Comcast being interested in the deal surprised many people, because MLS and Comcast haven’t worked together much in recent years. But Comcast and Apple work together right now, on a bundled streaming deal of Peacock, Apple TV+, and Netflix. There’s another sign of how the sports TV world is changing.

“We understand how much our customers value an exceptional viewing experience, especially when it comes to live sports,” Comcast vice president of sports entertainment Vito Forlenza said in a statement. “Our goal is to make it as easy as possible for them to find and watch their favorite teams and events.

“By offering MLS 360 for free to all customers, integrating every MLS match into our grid guide, and allowing customers to watch without launching an app, we are giving new and existing fans the simplest way to enjoy the excitement of the season alongside their other favorite programming,” Forlenza said.

» READ MORE: Apple and Comcast partner to make Major League Soccer matches easier to watch

MLS has also restarted a deal with T-Mobile to offer Season Pass free to any of the company’s 104 million cell phone customers in the U.S. who sign up. The deal ran in 2023, but not last year.

None of this is the same as putting more games on traditional TV. On that count, fans will keep comparing MLS to the NWSL’s many free-to-air broadcasts.

But at least there’s some proof that MLS has heard critics who say that while a worldwide deal with Apple sounds nice, the games take too much effort for casual fans to find.
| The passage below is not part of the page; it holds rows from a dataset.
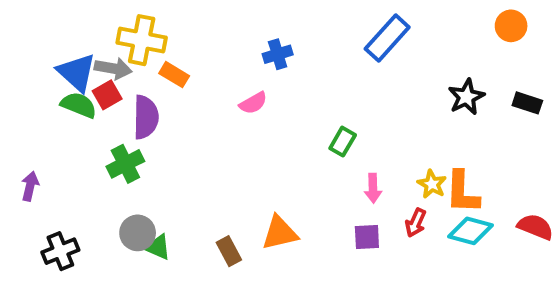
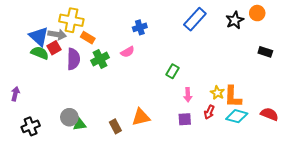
black star: (466, 97) -> (235, 20), moved
green cross: (125, 164) -> (100, 59), moved
green triangle: (158, 247) -> (80, 124), turned -32

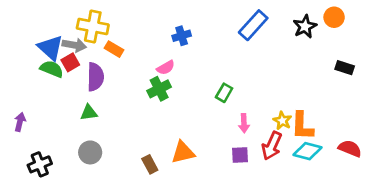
green cross: (100, 59) -> (159, 89), moved
red arrow: (209, 112) -> (272, 146), size x1.5
green triangle: (80, 124) -> (89, 113), moved

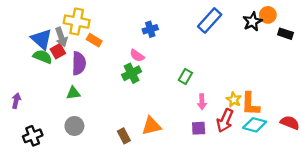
orange circle: (334, 17) -> (268, 15), moved
gray arrow: (74, 45) -> (61, 37), turned 60
pink semicircle: (166, 68) -> (137, 56), turned 64
black rectangle: (345, 68) -> (285, 34), moved

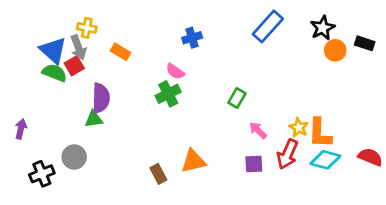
orange circle: (268, 15) -> (335, 50), moved
yellow cross: (77, 22) -> (87, 28), moved, size x0.6
purple semicircle: (79, 63) -> (101, 98), moved
pink arrow: (202, 102) -> (258, 130), turned 136
gray circle: (74, 126) -> (74, 157), moved

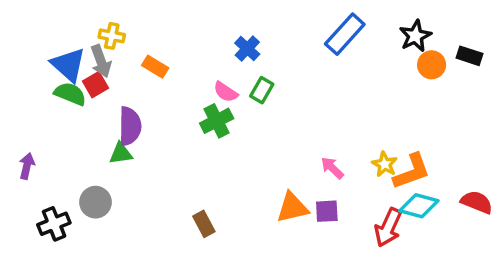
blue cross: (192, 38) -> (247, 49), turned -30
green rectangle: (237, 98) -> (262, 90), moved
orange L-shape: (320, 133) -> (412, 171), turned -112
red arrow: (287, 154) -> (388, 227), moved
orange triangle: (193, 161) -> (292, 208), moved

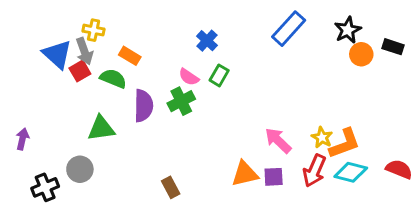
green semicircle: (70, 94) -> (113, 78), moved
purple semicircle: (130, 126) -> (143, 106), moved
green triangle: (121, 153) -> (101, 128), size x1.4
pink arrow: (332, 168) -> (278, 140), size x1.4
red arrow: (388, 227) -> (314, 171), moved

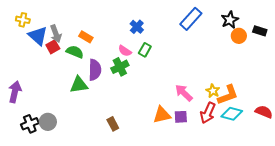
yellow cross: (94, 30) -> (23, 20), moved
green triangle: (101, 128) -> (79, 85), moved
purple arrow: (22, 139) -> (15, 92), size x1.5
gray circle: (80, 169) -> (48, 122), moved

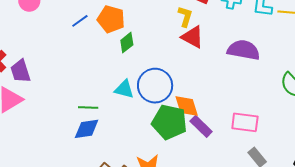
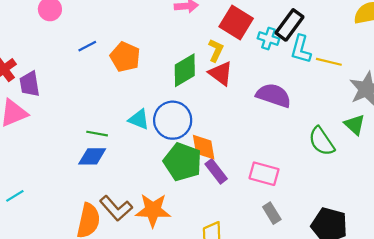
orange pentagon: (111, 19) -> (125, 57), moved
blue line: (80, 21) -> (87, 46), moved
green diamond: (127, 43) -> (185, 70), moved, size x1.5

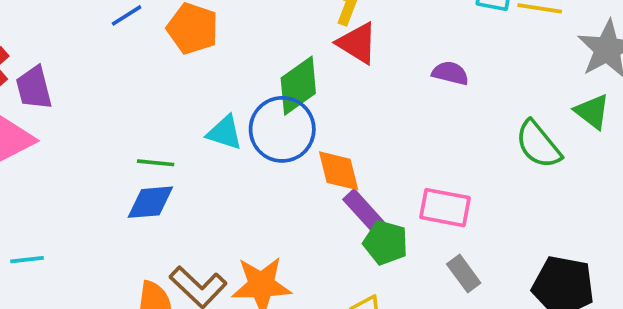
green diamond: (185, 70) -> (298, 86), moved
purple semicircle: (274, 95) -> (450, 73), size x0.6
green pentagon: (183, 162) -> (386, 243), moved, size x0.7
cyan line: (15, 196) -> (27, 260), moved, turned 30

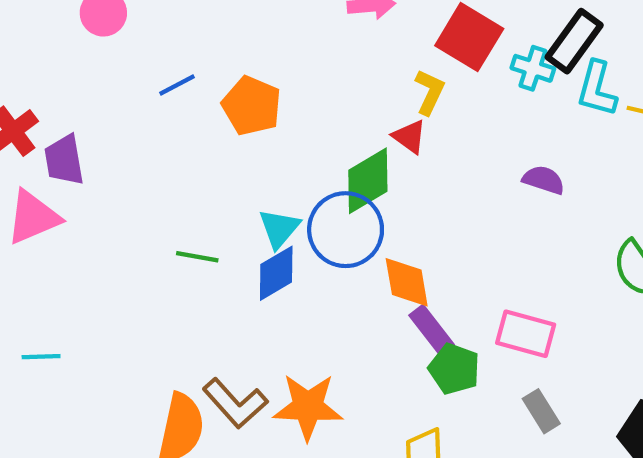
red triangle: (357, 43) -> (409, 137), moved, size x0.7
cyan triangle: (225, 133) -> (279, 228), turned 48
blue diamond: (150, 202) -> (276, 273), moved, turned -30

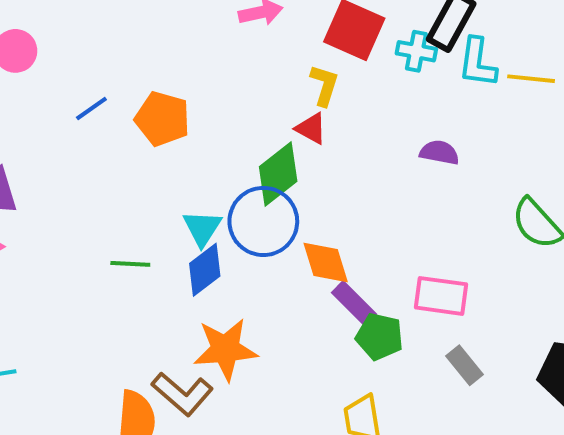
orange star: (308, 407) -> (225, 349), moved

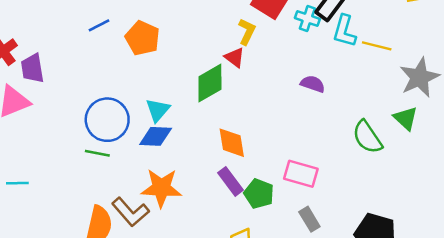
blue circle: (263, 221) -> (107, 120), moved
green line: (130, 264) -> (97, 153), moved
blue diamond: (205, 270) -> (156, 136), turned 32
purple rectangle: (354, 303) -> (230, 181), moved

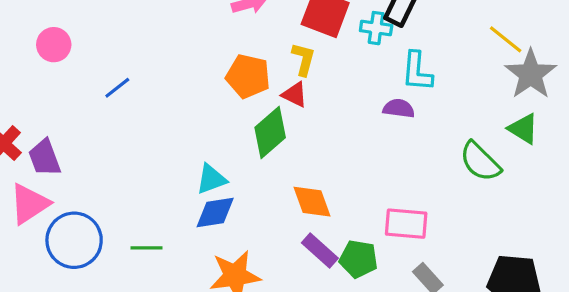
cyan L-shape: (345, 31) -> (417, 72), moved
orange pentagon: (142, 38) -> (248, 76), moved
yellow line: (377, 46) -> (506, 39), moved, turned 36
cyan triangle: (158, 110) -> (211, 179), turned 40
blue circle: (107, 120) -> (74, 240), moved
“What we need to do is educate people and create more opportunities for them to access the content,” Bacon said. “And that’s exactly what we do with the addition of new ways on new platforms to access the content — new partnerships like we have with DirecTV and Comcast.

“These are all ways that we are working together with Apple to continue to grow the reach and the accessibility of the product.”

As the Fox deal turns toward its backstretch, fans will be watching to see how many more ways MLS and Apple want to embrace.